Ertesi akşam hava karardıktan sonra Dedem, Babam
ve Babaannemle beraber Hasan Ağa’nın evine varınca içeri buyur ettiler. Oturdukları
geniş odada büyük ve güzel bir soba gürültülü bir şekilde yanıyordu. Ev oldukça
büyük, görkemli ve sanki konak gibiydi. Eee, zenginlik bu işte, harcamasını,
yaşamasını bilirsen güzel olurdu elbette. Hasan Ağa babam emsali, genç, boylu
poslu, konuşkan biriydi. Yaşadığım olaylarla ilgili sorular sordu, abartmadan
cevapladım. Hanımı da yanımızda ilgiyle beni izliyordu. Çaylarımız gelmiş keyifle
içiyorduk. Her şey düzgün ve düzenli, tabaklar, bardaklar şu ana kadar
görmediğim pahalı eşyalardandı.
Hasan ağanın hanımının beni dikkatle
izlemesinden rahatsız olmuştum. Niye öyle merakla bakıyordu ki, bu bakış ve
ilgi karşısında terlemiştim bile. Bu arada çaylarımızı getiren kızın kendi kızı
olduğunu söyledi, birde daha küçük oğlu olduğundan bahsetti ki, biraz sonra on
iki yaşlarında temiz giyimli bir oğlan yanımıza geldi. Kıza şöyle bir baktım,
çok güzel bir kızdı, oldukça alımlı ve uzun bir boyu vardı. Konuşmalar sohbet
bir hayli uzun sürmüş, oturmaktan yorulmuştum. Nihayet Dedem müsaade isteyince
hep beraber kalkarak, gitmek üzere hazırlandık. Kapıdan çıkarken kenardan bir
çift güzel gözün bana dikkatle baktığını fark ettim ama oralıda olmadım, köye
geldiğimden beri böyle bakışlara alışmıştım.

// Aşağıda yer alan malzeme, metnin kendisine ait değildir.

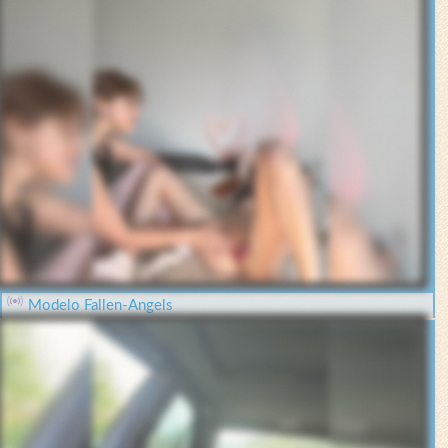
Modelo Fallen-Angels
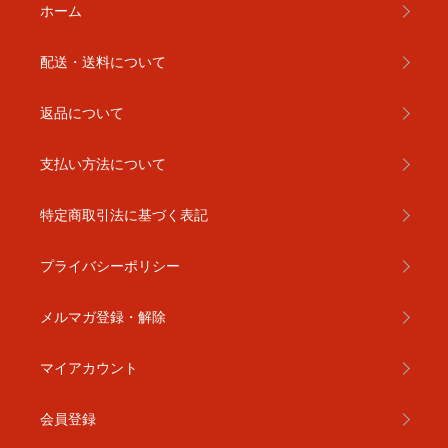
ホーム
配送・送料について
返品について
支払い方法について
特定商取引法に基づく表記
プライバシーポリシー
メルマガ登録・解除
マイアカウント
会員登録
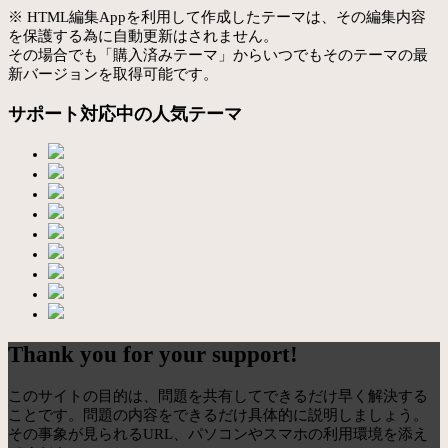
※ HTML編集Appを利用して作成したテーマは、その編集内容
を保護する為に自動更新はされません。
その場合でも「購入済みテーマ」からいつでもそのテーマの最
新バージョンを取得可能です。
サポート対応中の人気テーマ
Thank you for your support!
このサイトの目的は、問題を共有してできるだけ早く解決する
ことです。問題の内容をできるだけ具体的に説明しましょう。
その事象が見られるURL、パソコンやスマホの利用環境を添え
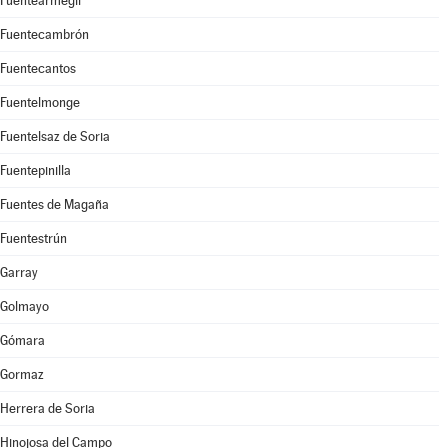
Fuentearmegil
Fuentecambrón
Fuentecantos
Fuentelmonge
Fuentelsaz de Soria
Fuentepinilla
Fuentes de Magaña
Fuentestrún
Garray
Golmayo
Gómara
Gormaz
Herrera de Soria
Hinojosa del Campo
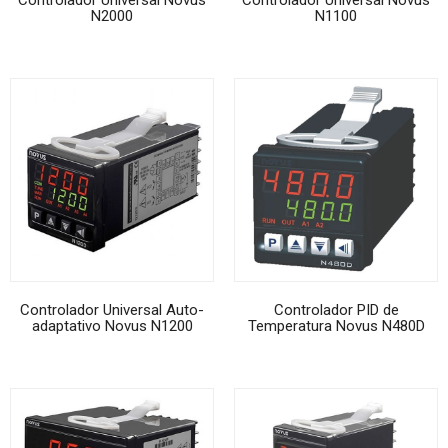
Controlador Universal Novus
Controlador Universal Novus
N2000
N1100
Controlador Universal Auto-
Controlador PID de
adaptativo Novus N1200
Temperatura Novus N480D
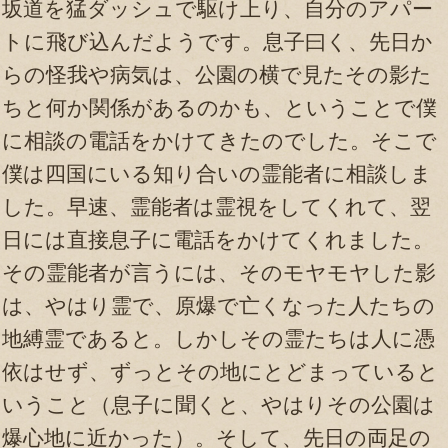
坂道を猛ダッシュで駆け上り、自分のアパー
トに飛び込んだようです。息子曰く、先日か
らの怪我や病気は、公園の横で見たその影た
ちと何か関係があるのかも、ということで僕
に相談の電話をかけてきたのでした。そこで
僕は四国にいる知り合いの霊能者に相談しま
した。早速、霊能者は霊視をしてくれて、翌
日には直接息子に電話をかけてくれました。
その霊能者が言うには、そのモヤモヤした影
は、やはり霊で、原爆で亡くなった人たちの
地縛霊であると。しかしその霊たちは人に憑
依はせず、ずっとその地にとどまっていると
いうこと（息子に聞くと、やはりその公園は
爆心地に近かった）。そして、先日の両足の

Dışarıda hava hayli serindi, bu nedenle ceketime sarıldım, yanımdakilerde
benim gibi üşümüş olacaklar ki, hızlanarak kısa zamanda eve gittik. Vakit geç
olduğu için yatmak üzere odama girerken, arkamdan dedem:
---Yarın
sabah seninle konuşalım Hikmet.
---Olur
Dede,
Dedim.
İyide Dedem neden benim üzerime bu kadar düşüyordu ki? Adam sanki beni yeni
tanıyordu. Bakalım neler diyecek ihtiyar diyerek yatağıma uzandım.
Sabah kahvaltısı için sofra kurulmuş, taze
çorba soba üstünde tüterken bir yandan da sabahın yeni sağılan sütü
kaynatılıyordu. Evimiz yiyecek ve içecek bakımından boldu, bu nedenle varlıklı
sayılırdık. Yemeğe başladıktan epey sonra Dedem bana dönerek:
---Hikmet,
Hasan Ağa ile sabah namazında beraberdik. Seni çok beğendiğini, iyi bir
delikanlı olduğunu söyledi. Tabii bende seninle ilgili güzel şeyler söyledim.
Dedemin
ne söylemek istediğini tam anlayamamıştım, bu nedenle gayri ihtiyari:
---Sağ
olsun, insanın hakkında güzel şeyler konuşulması elbette güzel olmalı Dede.
Bir müddet sustuk, yemeğimi tamamlayıp sedire
otururken Dedem yanıma geldi, bir şeyler demek ister gibiydi, babamda yan gözle
bizi izliyordu.
---Bak
Hikmet! Bu adamın çok güzel bir kızı var. Yabancıya gitmesini istemediğini,
eğer Hikmet isterse kendine damat olabileceğini söyledi. Ne diyeyim, benimde
aklımdan geçmedi değil yani, sen hemen bir şey deme, hele bir düşün.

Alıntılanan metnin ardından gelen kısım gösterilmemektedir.